Advanced Cell Biology

Selected topics in molecular cell biology. Strong emphasis on reading and interpreting primary research literature. Writing intensive course. Prerequisite: BIOL 355.

Class description

This course will focus on selected topics in molecular cell biology including protein trafficking, epigenetic regulation of gene expression, cell differentiation and cell signaling. The focus will be on how we have learned what we know about these processes and what unanswered questions remain.
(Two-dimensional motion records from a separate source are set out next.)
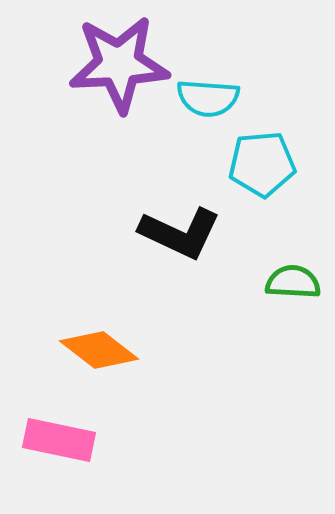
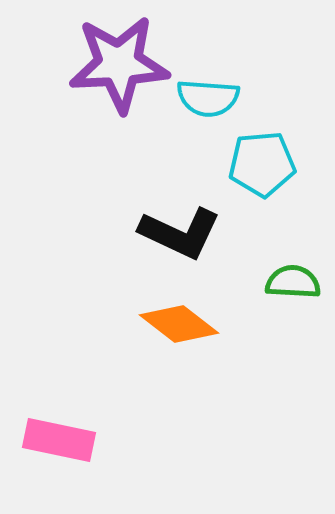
orange diamond: moved 80 px right, 26 px up
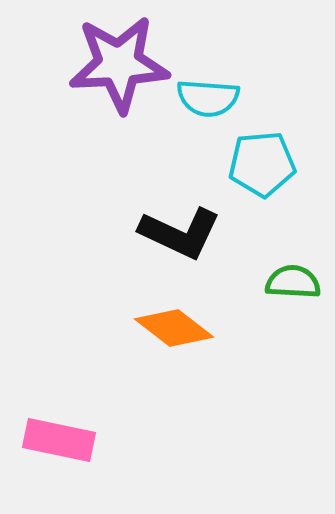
orange diamond: moved 5 px left, 4 px down
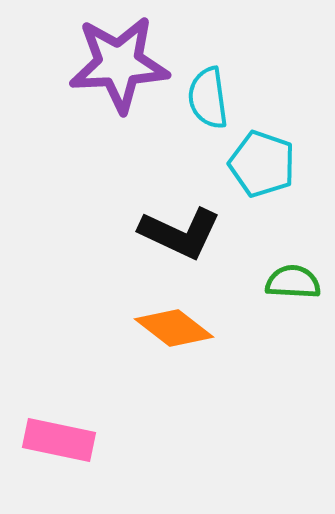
cyan semicircle: rotated 78 degrees clockwise
cyan pentagon: rotated 24 degrees clockwise
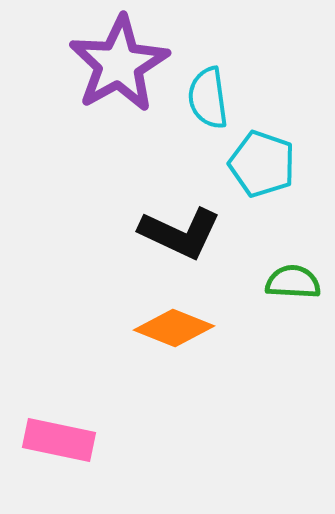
purple star: rotated 26 degrees counterclockwise
orange diamond: rotated 16 degrees counterclockwise
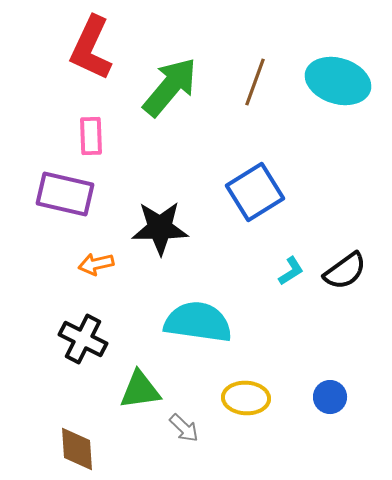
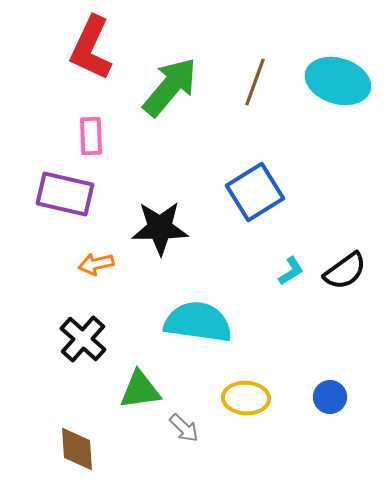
black cross: rotated 15 degrees clockwise
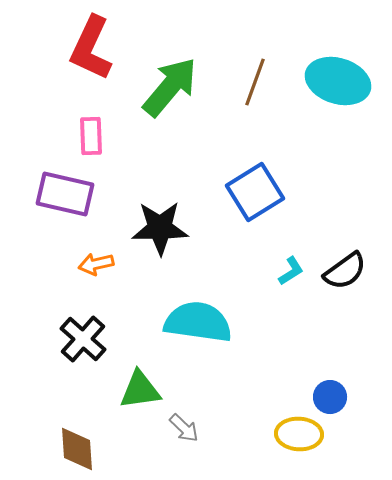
yellow ellipse: moved 53 px right, 36 px down
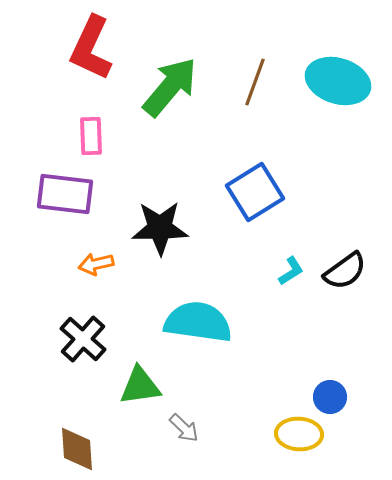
purple rectangle: rotated 6 degrees counterclockwise
green triangle: moved 4 px up
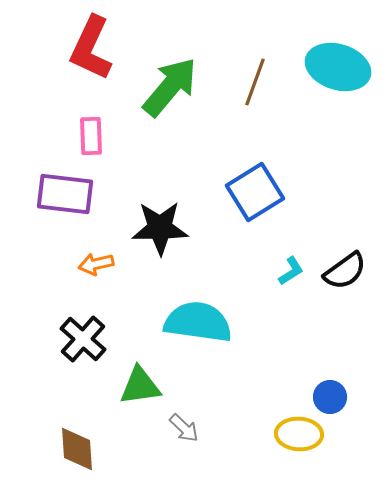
cyan ellipse: moved 14 px up
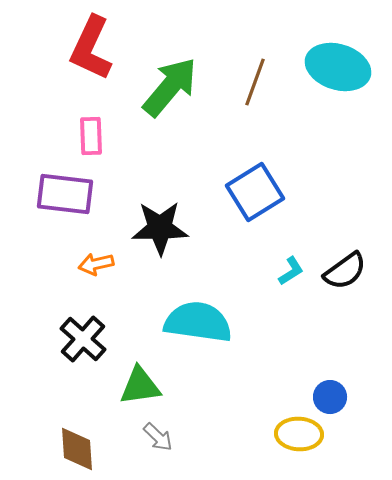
gray arrow: moved 26 px left, 9 px down
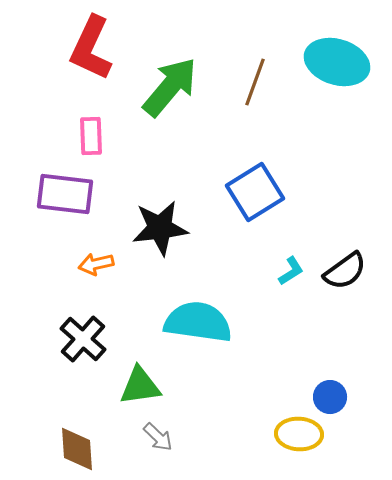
cyan ellipse: moved 1 px left, 5 px up
black star: rotated 6 degrees counterclockwise
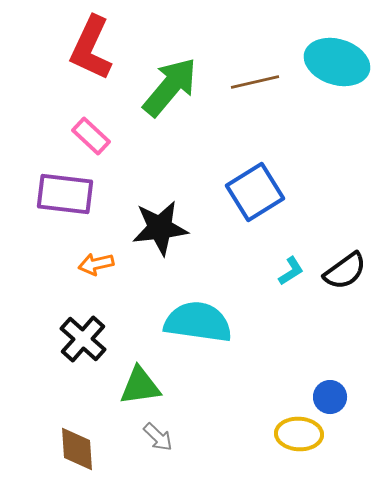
brown line: rotated 57 degrees clockwise
pink rectangle: rotated 45 degrees counterclockwise
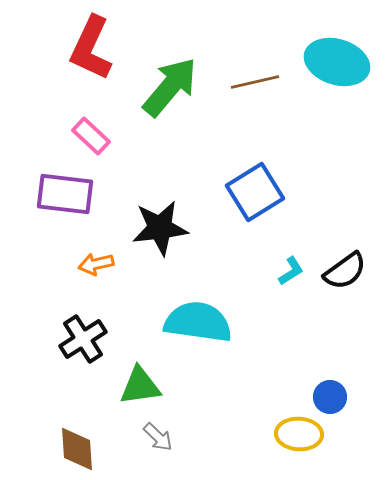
black cross: rotated 15 degrees clockwise
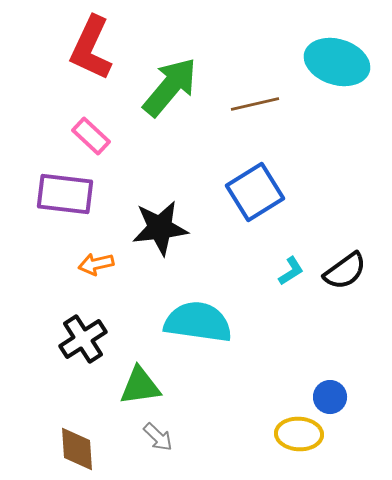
brown line: moved 22 px down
Although students will complete several short writing assignments during the quarter, no "W" credit will be given for this course unless student requests this and completes an additional assignment.

Student learning goals

• Evaluate the relative merit of using a particular molecular technique to address a specific research question

• Interpret cellular and molecular data (e.g. gels, graphs)

• Predict outcomes of future experiments based on existing data

• Develop new hypotheses and design experiments to test those hypotheses

• Understand the scientific process of how hypotheses are developed and tested

• Communicate scientific ideas and/or interpretations articulately, both in writing and orally

General method of instruction

Students will work in small groups to analyze data and design new hypotheses and experiments. The focus will be on student-centered learning.

Recommended preparation

A strong background in cell biology and genetics (e.g. Biol 355, Genome 371)

Class assignments and grading

Short writing assignments designed to help students design experiments and analyze scientific papers; midterm and final exam focused on problem-solving.

Tests and Grading Policy The writing assignments and final exam require you to apply the information and principles that you have learned. Consequently, mastery of information alone will not be sufficient to get a good grade in this class. Instead of memorization, we expect you to be able to apply information in a critical way to situations that you may not have thought about yet. To receive a good grade you should attend lecture, study and read the text with the goal of understanding processes. The midterm and final exam will be patterned after the in-class workshops and the discussion sections. You will be asked to interpret data figures (similar to those you have already analyzed in class and in discussion sections), draw conclusions from the data, and communicate your interpretation of the data clearly and concisely. The material covered will include lectures, discussion sections and assigned readings. No make-up exams will be given except in the case of medical emergencies or death in the family. Even then, you should try to talk with us before the exam day. Requests for midterm regrades must be typed, stapled to your exam, and received within 1 week of the day we return the midterms. You may hand them in at lecture or section, but we will NOT accept regrade requests left in our mailboxes. Due to time limitations, no regrades for the final exam will be considered. If you identify mistakes in adding points on the final exam please contact Dr. Crowe as soon as possible.

Your grade will be determined based on your percentage of total possible points. The total possible points will be determined by averaging the top three students’ scores in the class. 90% = 3.5; 80% = 2.5; 70% = 1.5; 60% = 0.7 (lowest passing grade)


The information above is intended to be helpful in choosing courses. Because the instructor may further develop his/her plans for this course, its characteristics are subject to change without notice. In most cases, the official course syllabus will be distributed on the first day of class.